Abro la puerta para reunirme con mis vecinos que están parados en el jardín de mi casa. Los noto nerviosos, ansiosos, intranquilos. Es la primera vez que veo a la viuda. Parece alterada. Su cara tiene un gesto que hace que se me erice el vello del cuello, pero no sé por qué. Pienso que debe estar reviviendo el temor de cuando murió su esposo.
A medida que me acerco al grupo, los veo más y más raros. Están de espalda a mi. No parecen notar que me acerco. Los escucho conversar en voz baja. No puedo identificar lo que dicen.
A medida que avanzo veo más detalles de la escena que se está desarrollando. La veo a la viuda con sus dientes brillando en la luz, en un gesto que indica claramente que ha perdido el juicio, su gesto se parece al de una sonrisa demoníaca reflejada en su cara. La rubia y su palidez, parece fundirse en un solo color con el humo que la rodea, y el viejo, por fin veo al viejo.
Los tres se dan vuelta como en una coreografía ensayada mil veces y se abalanzan sobre mi cuerpo. Me toman por sorpresa. ¿Qué les pasa? ¿Quién espera el ataque de los tres viejos? El del fondo, el ex comisario, lleva un hacha afilada con la que golpea mi cuerpo. Siento el filo cayendo sobre mi brazo. Lo veo sangrar. Grito de dolor, mientras la viuda se abalanza primero y comienza a succionar de él con energía, acaparando las arterias solo para ella.
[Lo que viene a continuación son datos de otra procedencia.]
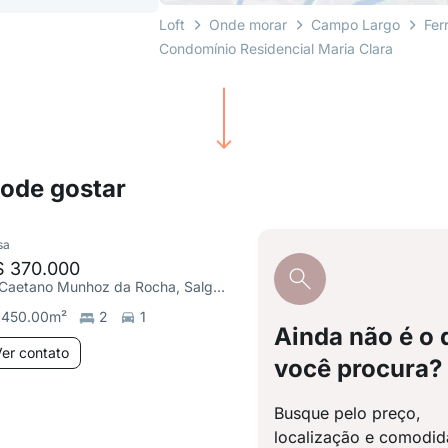
Loft
Onde morar
Campo Largo
Fer
Condomínio Residencial Maria Clara
pode gostar
sa
$ 370.000
R. Caetano Munhoz da Rocha, Salgadinho
450.00
m²
2
1
Ainda não é o 
er contato
você procura?
Busque pelo preço,
localização e comodi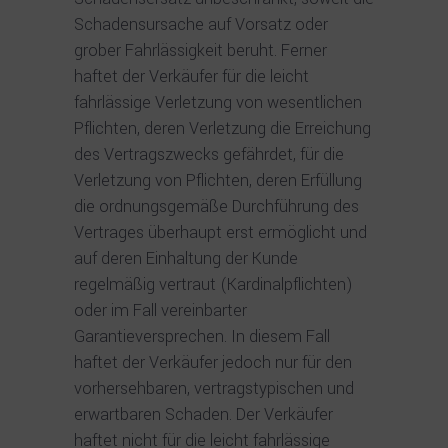
Schadensursache auf Vorsatz oder
grober Fahrlässigkeit beruht. Ferner
haftet der Verkäufer für die leicht
fahrlässige Verletzung von wesentlichen
Pflichten, deren Verletzung die Erreichung
des Vertragszwecks gefährdet, für die
Verletzung von Pflichten, deren Erfüllung
die ordnungsgemäße Durchführung des
Vertrages überhaupt erst ermöglicht und
auf deren Einhaltung der Kunde
regelmäßig vertraut (Kardinalpflichten)
oder im Fall vereinbarter
Garantieversprechen. In diesem Fall
haftet der Verkäufer jedoch nur für den
vorhersehbaren, vertragstypischen und
erwartbaren Schaden. Der Verkäufer
haftet nicht für die leicht fahrlässige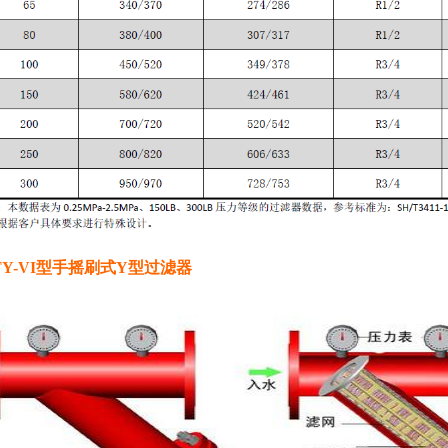
BTY-VI型手摇刷式Y型过滤器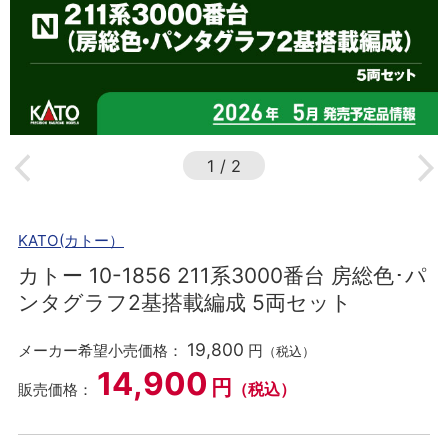
1
/
2
KATO(カトー）
カトー 10-1856 211系3000番台 房総色･パ
ンタグラフ2基搭載編成 5両セット
19,800
メーカー希望小売価格：
円
（税込）
14,900
円
（税込）
販売価格：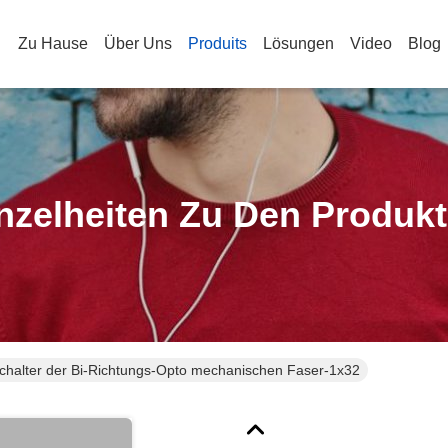
Zu Hause
Über Uns
Produits
Lösungen
Video
Blog
nzelheiten Zu Den Produk
halter der Bi-Richtungs-Opto mechanischen Faser-1x32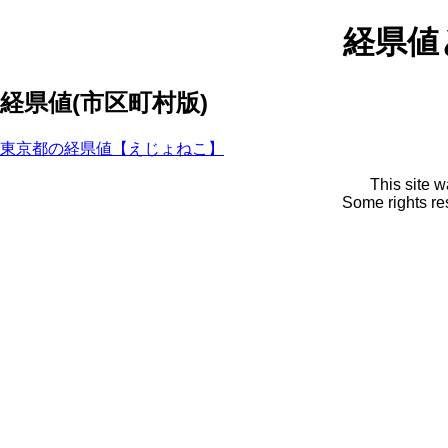
経県値
経県値(市区町村版)
東京都の経県値【えじょねこ】
This site 
Some rights r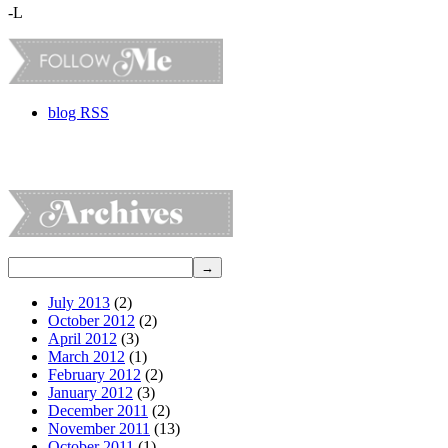
-L
blog RSS
July 2013
(2)
October 2012
(2)
April 2012
(3)
March 2012
(1)
February 2012
(2)
January 2012
(3)
December 2011
(2)
November 2011
(13)
October 2011
(1)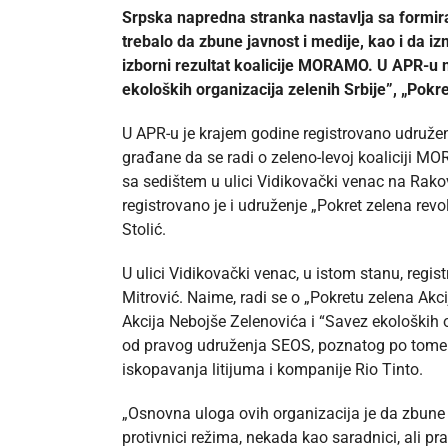
Srpska napredna stranka nastavlja sa formir
trebalo da zbune javnost i medije, kao i da i
izborni rezultat koalicije MORAMO. U APR-u n
ekoloških organizacija zelenih Srbije”, „Pokre
U APR-u je krajem godine registrovano udružen
građane da se radi o zeleno-levoj koaliciji MO
sa sedištem u ulici Vidikovački venac na Rakovi
registrovano je i udruženje „Pokret zelena re
Stolić.
U ulici Vidikovački venac, u istom stanu, regis
Mitrović. Naime, radi se o „Pokretu zelena Akc
Akcija Nebojše Zelenovića i “Savez ekoloških o
od pravog udruženja SEOS, poznatog po tome št
iskopavanja litijuma i kompanije Rio Tinto.
„Osnovna uloga ovih organizacija je da zbune m
protivnici režima, nekada kao saradnici, ali pr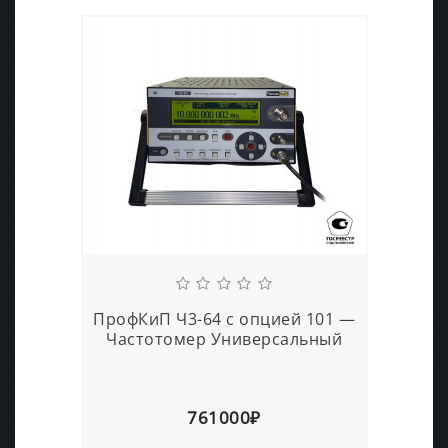
ПрофКиП Ч3-64 с опцией 101 —
Частотомер Универсальный
761000₽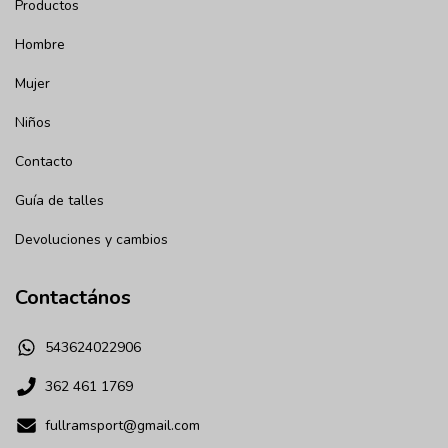
Productos
Hombre
Mujer
Niños
Contacto
Guía de talles
Devoluciones y cambios
Contactános
543624022906
362 461 1769
fullramsport@gmail.com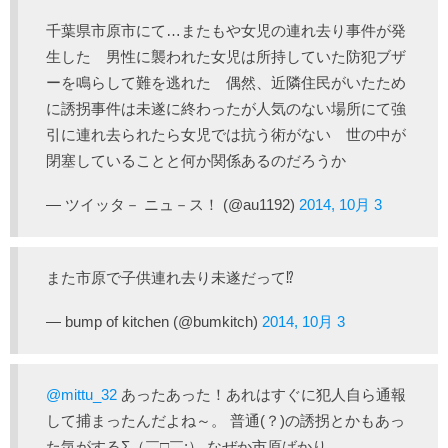
千葉県市原市にて…またもや女児の連れ去り事件が発
生した 男性に襲われた女児は所持していた防犯ブザ
ーを鳴らして難を逃れた 偶然、近隣住民がいたため
に誘拐事件は未遂に終わったが人気のない場所にて強
引に連れ去られたら女児では抗う術がない 世の中が
閉塞していることと何か関係あるのだろうか
— ツイッタ－ ニュ－ス！ (@au1192)
2014, 10月 3
また市原で子供連れ去り未遂だって⁉︎
— bump of kitchen (@bumkitch)
2014, 10月 3
@mittu_32
あったあった！あれはすぐに犯人自ら通報
して捕まったんだよね～。 普通(？)の誘拐とかもあっ
た気がするΣ（￣□￣;） なぜか市原ばかり。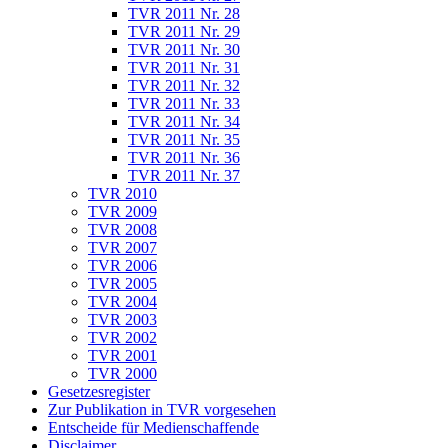
TVR 2011 Nr. 28
TVR 2011 Nr. 29
TVR 2011 Nr. 30
TVR 2011 Nr. 31
TVR 2011 Nr. 32
TVR 2011 Nr. 33
TVR 2011 Nr. 34
TVR 2011 Nr. 35
TVR 2011 Nr. 36
TVR 2011 Nr. 37
TVR 2010
TVR 2009
TVR 2008
TVR 2007
TVR 2006
TVR 2005
TVR 2004
TVR 2003
TVR 2002
TVR 2001
TVR 2000
Gesetzesregister
Zur Publikation in TVR vorgesehen
Entscheide für Medienschaffende
Disclaimer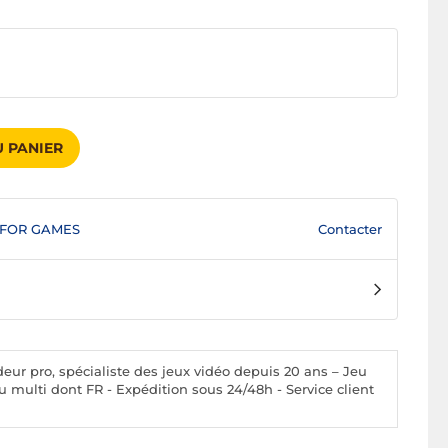
 PANIER
Contacter
 FOR GAMES
ur pro, spécialiste des jeux vidéo depuis 20 ans – Jeu
ou multi dont FR - Expédition sous 24/48h - Service client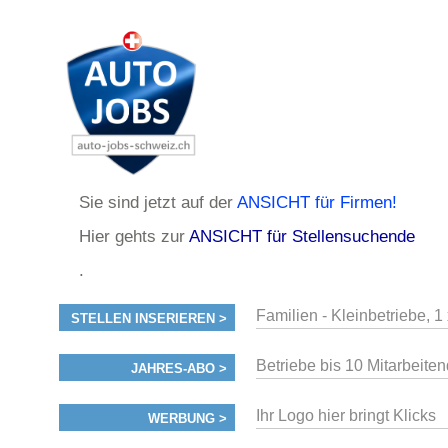
Sie sind jetzt auf der
ANSICHT für Firmen!
Hier gehts zur
ANSICHT für Stellensuchende
.
Familien - Kleinbetriebe, 1
STELLEN INSERIEREN >
Betriebe bis 10 Mitarbeiten
JAHRES-ABO >
Ihr Logo hier bringt Klicks
WERBUNG >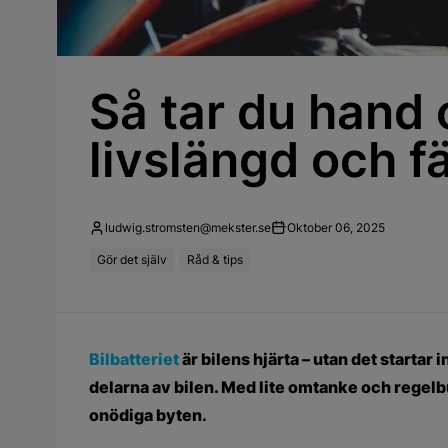
Så tar du hand o
livslängd och f
ludwig.stromsten@mekster.se
Oktober 06, 2025
Gör det själv
Råd & tips
Bilbatteriet
är bilens hjärta – utan det startar
delarna av bilen. Med lite omtanke och regel
onödiga byten.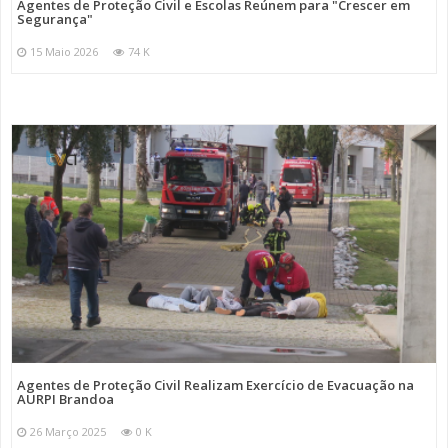
Agentes de Proteção Civil e Escolas Reúnem para "Crescer em
Segurança"
15 Maio 2026
74 K
Agentes de Proteção Civil Realizam Exercício de Evacuação na
AURPI Brandoa
26 Março 2025
0 K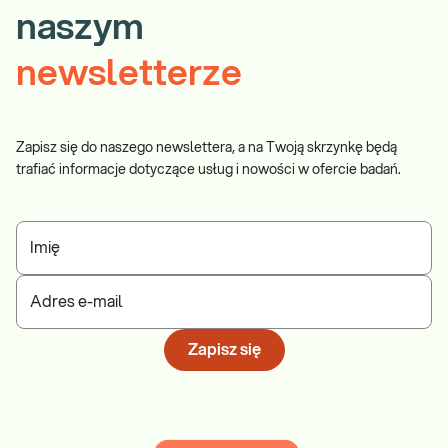
naszym
newsletterze
Zapisz się do naszego newslettera, a na Twoją skrzynkę będą
trafiać informacje dotyczące usług i nowości w ofercie badań.
Imię
Adres e-mail
Zapisz się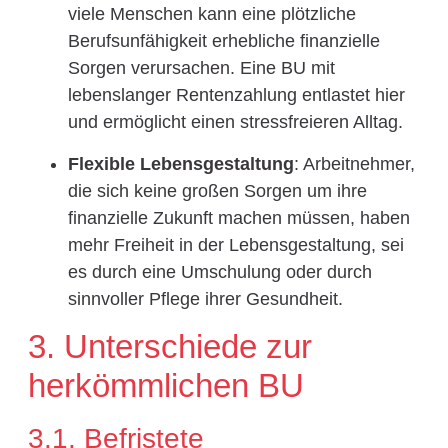
viele Menschen kann eine plötzliche
Berufsunfähigkeit erhebliche finanzielle
Sorgen verursachen. Eine BU mit
lebenslanger Rentenzahlung entlastet hier
und ermöglicht einen stressfreieren Alltag.
Flexible Lebensgestaltung
: Arbeitnehmer,
die sich keine großen Sorgen um ihre
finanzielle Zukunft machen müssen, haben
mehr Freiheit in der Lebensgestaltung, sei
es durch eine Umschulung oder durch
sinnvoller Pflege ihrer Gesundheit.
3. Unterschiede zur
herkömmlichen BU
3.1. Befristete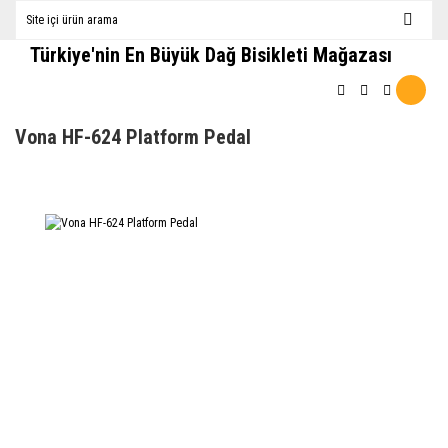
Türkiye'nin En Büyük Dağ Bisikleti Mağazası
Vona HF-624 Platform Pedal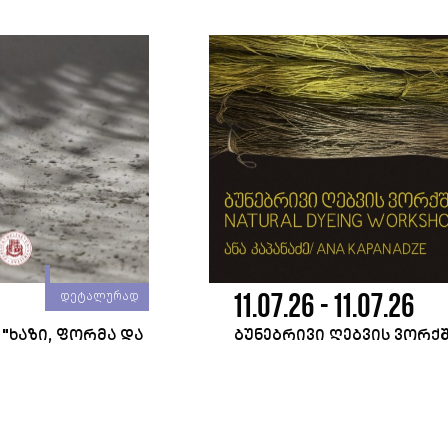
11.07.26 - 11.07.26
დეტალურად
"ᲮᲐᲖᲘ, ᲤᲝᲠᲛᲐ ᲓᲐ
ᲑᲣᲜᲔᲑᲠᲘᲕᲘ ᲦᲔᲑᲕᲘᲡ ᲕᲝᲠᲥ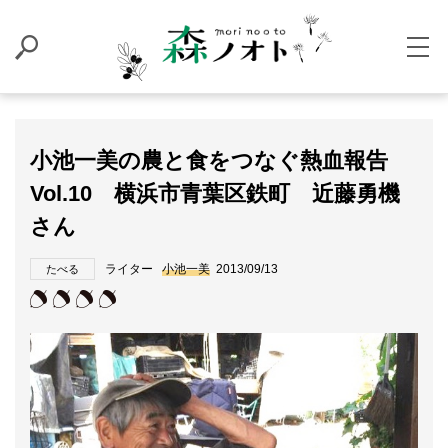
小池一美の農と食をつなぐ熱血報告
Vol.10 横浜市青葉区鉄町 近藤勇機
さん
ライター
小池一美
2013/09/13
たべる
Empujándose con la rubia para ganar espacio, mientras él, el viejo, ríe con carcajadas aterradoras gritando ¡Y eso que los zurditos siempre avisan! ¡Ja! ¡Ja! ¡Ja! ¡Zurdos de mierda…! por más que los enterramos bajo toneladas de cemento y asfalto, siguen queriendo ser solidarios. Pero ellos ya fueron, no están más. Son entes. Son desaparecidos. ¡Fue genial inventar lo de la reserva india! ¡Uds. los científicos, son el más fácil bocado para conseguir!
Y mientras los tres se apoderan del festín de mi cuerpo, yo veo cómo la luna llena del verano, ilumina la autopista por la que los autos pasan a toda velocidad, sin imaginar que allí, solo a unos metros de todo ser vivo, me están despojando de la vida.